● Instructions for the task: Restate the entries below exactly, and keep all images out of the answer.
Content starts
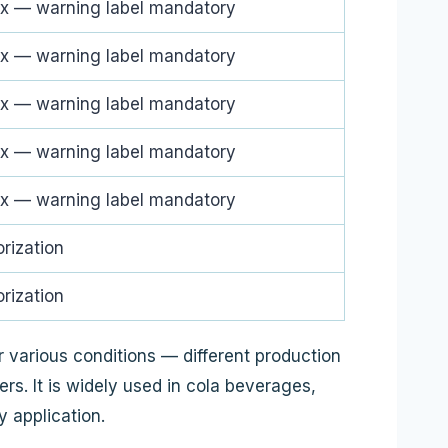
x — warning label mandatory
x — warning label mandatory
x — warning label mandatory
x — warning label mandatory
x — warning label mandatory
rization
rization
 various conditions — different production
s. It is widely used in cola beverages,
 application.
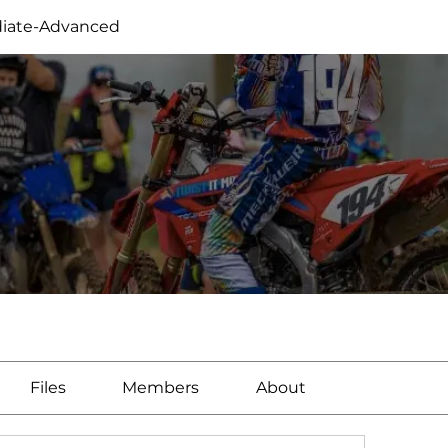
iate-Advanced
Files
Members
About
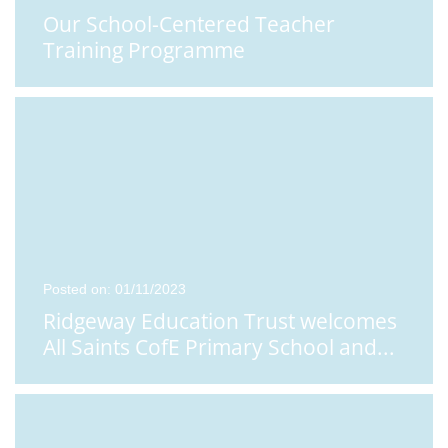
Our School-Centered Teacher
Training Programme
Posted on: 01/11/2023
Ridgeway Education Trust welcomes
All Saints CofE Primary School and
...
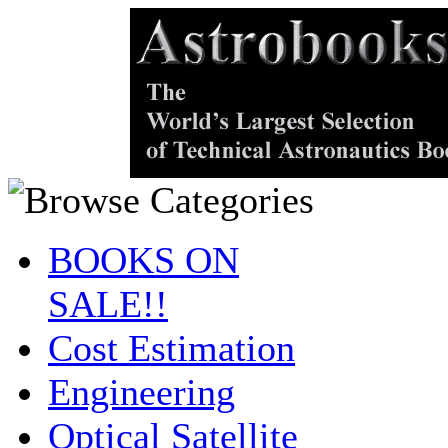
BOOKS ON
SALE!!
Cost Estimation
Engineering
Optical Satellite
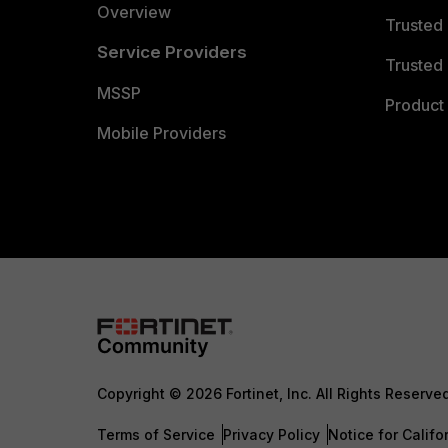
Overview
Trusted
Service Providers
Trusted 
MSSP
Product 
Mobile Providers
Copyright © 2026 Fortinet, Inc. All Rights Reserve
Terms of Service
Privacy Policy
Notice for Califo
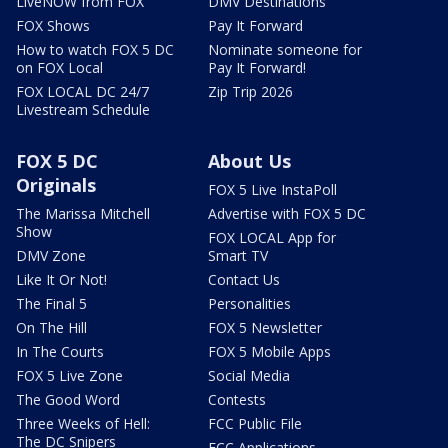
LiveNOW from FOX
DMV Destinations
FOX Shows
Pay It Forward
How to watch FOX 5 DC
Nominate someone for
on FOX Local
Pay It Forward!
FOX LOCAL DC 24/7
Zip Trip 2026
Livestream Schedule
FOX 5 DC
About Us
Originals
FOX 5 Live InstaPoll
The Marissa Mitchell
Advertise with FOX 5 DC
Show
FOX LOCAL App for
DMV Zone
Smart TV
Like It Or Not!
Contact Us
The Final 5
Personalities
On The Hill
FOX 5 Newsletter
In The Courts
FOX 5 Mobile Apps
FOX 5 Live Zone
Social Media
The Good Word
Contests
Three Weeks of Hell:
FCC Public File
The DC Snipers
FCC Applications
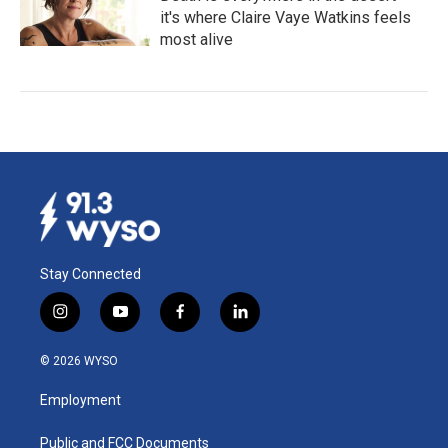
it's where Claire Vaye Watkins feels
most alive
Stay Connected
i
y
f
l
n
o
a
i
s
u
c
n
© 2026 WYSO
t
t
e
k
a
u
b
e
Employment
g
b
o
d
r
e
o
i
a
k
n
Public and FCC Documents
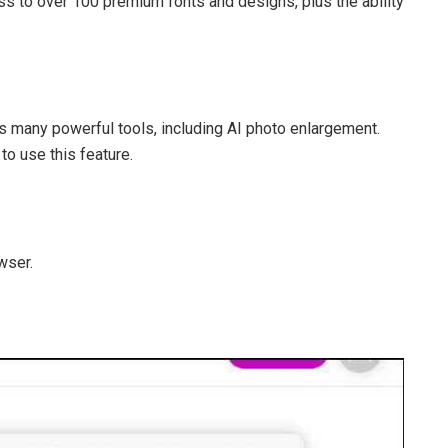
ess to over 100 premium fonts and designs, plus the ability
es many powerful tools, including AI photo enlargement.
to use this feature.
wser.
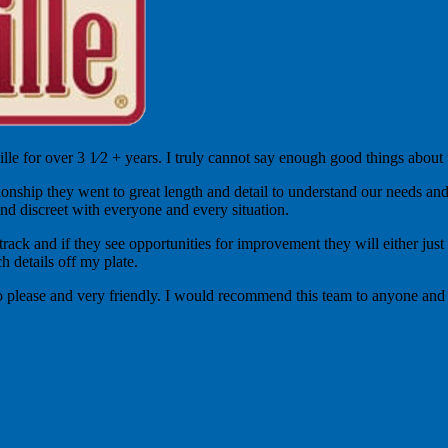
le for over 3 1⁄2 + years. I truly cannot say enough good things about
nship they went to great length and detail to understand our needs and d
nd discreet with everyone and every situation.
ck and if they see opportunities for improvement they will either just si
h details off my plate.
to please and very friendly. I would recommend this team to anyone and 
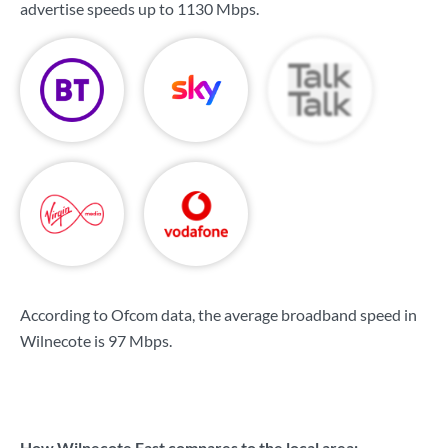
advertise speeds up to
1130 Mbps
.
According to Ofcom data, the average broadband speed in
Wilnecote is
97 Mbps
.
How Wilnecote East compares to the local area:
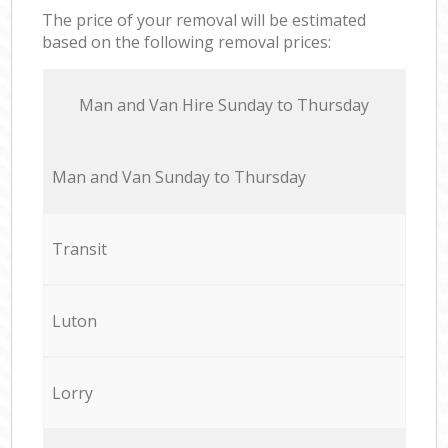
The price of your removal will be estimated
based on the following removal prices:
Мan аnd Van Hire Sunday to Thursday
Мan аnd Van Sunday to Thursday
Transit
Luton
Lorry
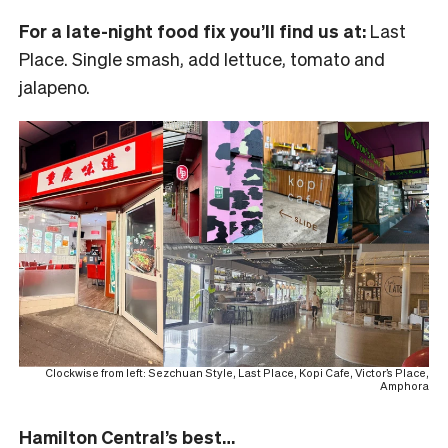
For a late-night food fix you’ll find us at:
Last
Place. Single smash, add lettuce, tomato and
jalapeno.
Clockwise from left: Sezchuan Style, Last Place, Kopi Cafe, Victor’s Place,
Amphora
Hamilton Central’s best…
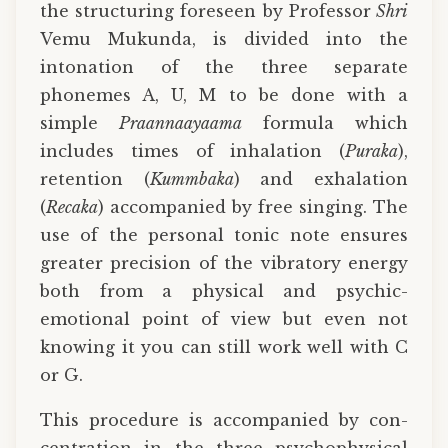
the structuring foreseen by Professor
Shri
Vemu Mukunda, is divided into the
intonation of the three separate
phonemes A, U, M to be done with a
simple
Praannaayaama
formula which
includes times of inhalation (
Puraka
),
retention (
Kummbaka
) and exhalation
(
Recaka
) accompanied by free singing. The
use of the personal tonic note ensures
greater precision of the vibratory energy
both from a physical and psychic-
emotional point of view but even not
knowing it you can still work well with C
or G.
This procedure is accompanied by con-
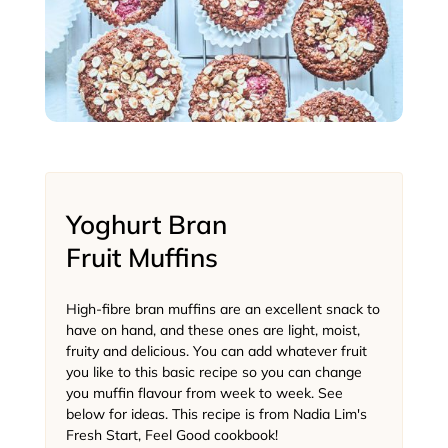
Yoghurt Bran
Fruit Muffins
High-fibre bran muffins are an excellent snack to
have on hand, and these ones are light, moist,
fruity and delicious. You can add whatever fruit
you like to this basic recipe so you can change
you muffin flavour from week to week. See
below for ideas. This recipe is from Nadia Lim's
Fresh Start, Feel Good cookbook!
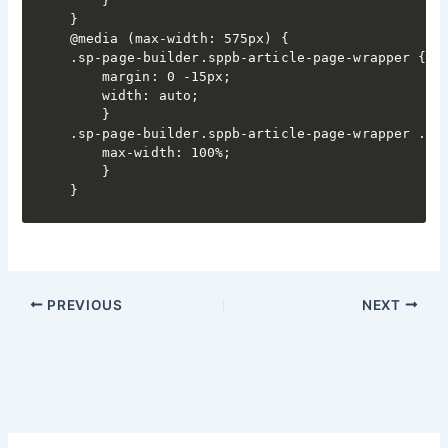
	}

}

@media (max-width: 575px) {

.sp-page-builder.sppb-article-page-wrapper {

	margin: 0 -15px;

	width: auto;

	}

.sp-page-builder.sppb-article-page-wrapper .spp
	max-width: 100%;

	}

PREVIOUS
NEXT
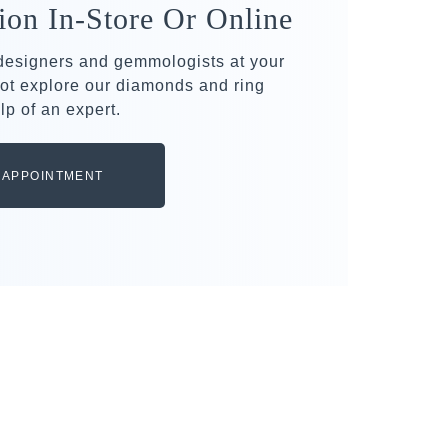
ion In-Store Or Online
 designers and gemmologists at your
ot explore our diamonds and ring
lp of an expert.
 APPOINTMENT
Content ends
● Response to the task:
x — warning label mandatory
x — warning label mandatory
x — warning label mandatory
x — warning label mandatory
x — warning label mandatory
rization
rization
 various conditions — different production
s. It is widely used in cola beverages,
 application.
iate-Advanced
Files
Members
About
Our School-Centered Teacher
Training Programme
Posted on: 01/11/2023
Ridgeway Education Trust welcomes
All Saints CofE Primary School and
...
BOOKS ON
SALE!!
Cost Estimation
Engineering
Optical Satellite
Overview
Trusted
Service Providers
Trusted 
MSSP
Product 
Mobile Providers
Copyright © 2026 Fortinet, Inc. All Rights Reserve
Terms of Service
Privacy Policy
Notice for Califo
LiveNOW from FOX
DMV Destinations
FOX Shows
Pay It Forward
How to watch FOX 5 DC
Nominate someone for
on FOX Local
Pay It Forward!
FOX LOCAL DC 24/7
Zip Trip 2026
Livestream Schedule
FOX 5 DC
About Us
Originals
FOX 5 Live InstaPoll
The Marissa Mitchell
Advertise with FOX 5 DC
Show
FOX LOCAL App for
DMV Zone
Smart TV
Like It Or Not!
Contact Us
The Final 5
Personalities
On The Hill
FOX 5 Newsletter
In The Courts
FOX 5 Mobile Apps
FOX 5 Live Zone
Social Media
The Good Word
Contests
Three Weeks of Hell:
FCC Public File
The DC Snipers
FCC Applications
it's where Claire Vaye Watkins feels
most alive
Stay Connected
i
y
f
l
n
o
a
i
s
u
c
n
© 2026 WYSO
t
t
e
k
a
u
b
e
Employment
g
b
o
d
r
e
o
i
a
k
n
Public and FCC Documents
ess to over 100 premium fonts and designs, plus the ability
es many powerful tools, including AI photo enlargement.
to use this feature.
wser.
le for over 3 1⁄2 + years. I truly cannot say enough good things about
nship they went to great length and detail to understand our needs and d
nd discreet with everyone and every situation.
ck and if they see opportunities for improvement they will either just si
h details off my plate.
to please and very friendly. I would recommend this team to anyone and 
advertise speeds up to
1130 Mbps
.
According to Ofcom data, the average broadband speed in
Wilnecote is
97 Mbps
.
How Wilnecote East compares to the local area:
The price of your removal will be estimated
based on the following removal prices:
Мan аnd Van Hire Sunday to Thursday
Мan аnd Van Sunday to Thursday
Transit
Luton
Lorry
For a late-night food fix you’ll find us at:
Last
Place. Single smash, add lettuce, tomato and
jalapeno.
Clockwise from left: Sezchuan Style, Last Place, Kopi Cafe, Victor’s Place,
Amphora
Hamilton Central’s best…
the structuring foreseen by Professor
Shri
Vemu Mukunda, is divided into the
intonation of the three separate
phonemes A, U, M to be done with a
simple
Praannaayaama
formula which
includes times of inhalation (
Puraka
),
retention (
Kummbaka
) and exhalation
(
Recaka
) accompanied by free singing. The
use of the personal tonic note ensures
greater precision of the vibratory energy
both from a physical and psychic-
emotional point of view but even not
knowing it you can still work well with C
or G.
This procedure is accompanied by con-
Yoghurt Bran
Fruit Muffins
High-fibre bran muffins are an excellent snack to
have on hand, and these ones are light, moist,
fruity and delicious. You can add whatever fruit
you like to this basic recipe so you can change
you muffin flavour from week to week. See
below for ideas. This recipe is from Nadia Lim's
Fresh Start, Feel Good cookbook!
	}

}

@media (max-width: 575px) {

.sp-page-builder.sppb-article-page-wrapper {

	margin: 0 -15px;

	width: auto;

	}

.sp-page-builder.sppb-article-page-wrapper .spp
	max-width: 100%;

	}

PREVIOUS
NEXT
ion In-Store Or Online
 designers and gemmologists at your
ot explore our diamonds and ring
lp of an expert.
 APPOINTMENT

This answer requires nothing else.